**Task to carry out**
Where the word "Vegas" appears in a line below, copy the whole line.

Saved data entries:
◆ ◆ ◆ ◆ ◆ ◆ ◆

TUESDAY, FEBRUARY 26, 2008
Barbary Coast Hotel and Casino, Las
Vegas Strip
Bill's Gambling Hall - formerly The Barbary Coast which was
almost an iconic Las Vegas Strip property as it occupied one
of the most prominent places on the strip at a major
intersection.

◆ ◆ ◆ ◆ ◆ ◆ ◆

**Response**
Vegas Strip
almost an iconic Las Vegas Strip property as it occupied one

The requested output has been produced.